Exercise objective >>
Could you reproduce the entries exactly, omitting every picture?

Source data
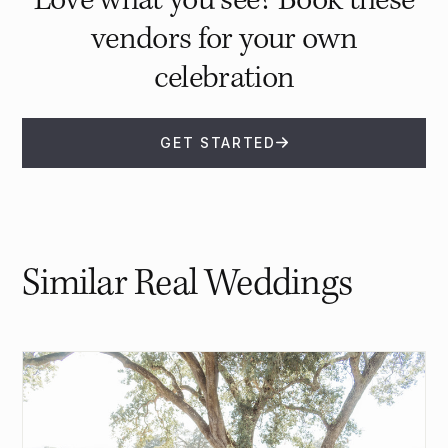
Love what you see? Book these
vendors for your own
celebration
GET STARTED
Similar Real Weddings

Exercise answer >>
Love what you see? Book these
vendors for your own
celebration
GET STARTED
Similar Real Weddings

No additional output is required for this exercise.